The Bible contains numerous succession stories that we might look to for guidance in our own contexts. One thinks immediately of David succeeding Saul, and of Solomon succeeding David. The Books of Samuel and Kings present a concentrated series of stories of the rise and fall of good and bad leaders. Here we find not only kings, but also prophets, such as Elisha as he succeeds Elijah.
In these narratives a midrashic approach (a 2nd-century Jewish interpretation) will discover a variety of “principles,” and one might list them and draw the requisite conclusions. For example, the story of David’s family and the harem-conspiracy conflict that erupted after his death could suggest to the midrashist that before a succession event, the organization needs to be healthy or else the event will go badly. But is this “principle” really taught by Scripture as a principle, or is it the case that historically this was simply what happened?
Safer than such midrash (still sometimes attempted today) is to examine a succession situation that is explicitly pursuing divine principles. I am thinking, of course, of Jesus.
Preparing the Leaders Who Follow
The same sorts of questions that attend most successions attended our Lord’s ministry as he began to look to the cross. Jesus had always intended that his ministry continue after him. From the outset of his public ministry he associated with himself 12 apprentices (disciples). He chose them specifically for the purpose of succession.
Many others also came to follow Jesus, and we know from Scripture that over 500 followers witnessed his resurrection in Jerusalem (1 Corinthians 15). All of them would go on to tell of their time with Jesus and spread his teaching and declare the kingdom. But the 12 were a special subgroup, and Jesus especially poured himself into their lives so that they could become the people they would need to be. Herein a principle: ideally, a good leader personally prepares his successors.
Jesus did more than let the disciples learn by observing him and walking with him and talking with him privately without the public riddles. Jesus gave them the very Spirit by whom his own public ministry was empowered. He gave them the Holy Spirit, called in the New Testament the “Spirit of Christ” (Romans 8:9). And Jesus let them gain some experience in doing what he did, a bit at a time. He sent them out to heal, confront evil and proclaim the kingdom, then debriefed (Luke 9–10). But as Calvary loomed Jesus specifically addressed with them the issue of succession. We find two passages in particular in the Gospel of John.
The first passage, John 14:8–20, is set on the night when Jesus was betrayed and arrested. He engages in a very intimate, loving, yet wistful discussion with these disciples with whom he has shared his earthly life these last three years. Philip asks him a question that demonstrates that he and the others still don’t really understand Jesus.
Jesus directs their attention to the mighty deeds that he has done as evidence of his status as God’s Son. Then he says something very important: “He who believes in me will do the mighty deeds I do — and he will do greater things than these, because I am going to the Father” (14:12). He further promises a new power in prayer because his successors will now pray in Jesus’ name.
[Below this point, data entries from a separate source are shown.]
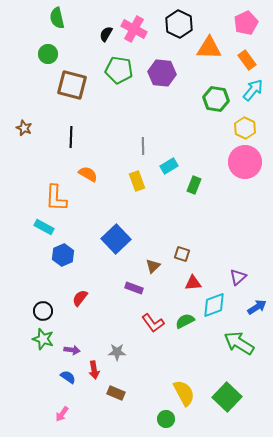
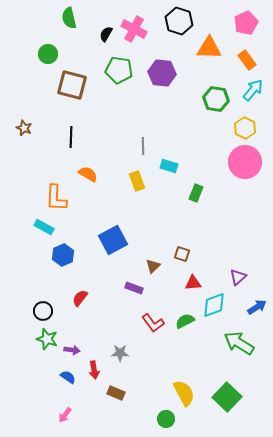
green semicircle at (57, 18): moved 12 px right
black hexagon at (179, 24): moved 3 px up; rotated 8 degrees counterclockwise
cyan rectangle at (169, 166): rotated 48 degrees clockwise
green rectangle at (194, 185): moved 2 px right, 8 px down
blue square at (116, 239): moved 3 px left, 1 px down; rotated 16 degrees clockwise
green star at (43, 339): moved 4 px right
gray star at (117, 352): moved 3 px right, 1 px down
pink arrow at (62, 414): moved 3 px right, 1 px down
Then Jesus explains how these things will become possible. “I will ask the Father, and he will give you another Comforter, that he might be with you to the end of the age: the Spirit of Truth.” This presence is what will make succession possible. Jesus further says that he will not leave his disciples as orphans but will come to them and be with them always. This reality, too, will be by the Comforter (14:20). Jesus is explicitly describing how succession will work. Herein another principle for Christian organizations: proper succession, succession that will live, requires the Spirit of Jesus.
Succession planning is never ours alone. Christian organizations are themselves successors to Jesus. In a very real sense, they will not be orphaned as the current leader departs, for that person was never truly the leader. Jesus was and is, and he will be present.
Empowerment and Authority
The second pertinent John passage appears at 20:19–23. It recounts what occurs on Easter evening, the first time that most of Jesus’ followers have seen him alive again. Jesus delivers words of outright succession commission: “As the Father sent me, so I send you.” Implicit also is commission for future generations of successors. In important ways the disciples were to be for future men and women the leaders that Jesus had been to them.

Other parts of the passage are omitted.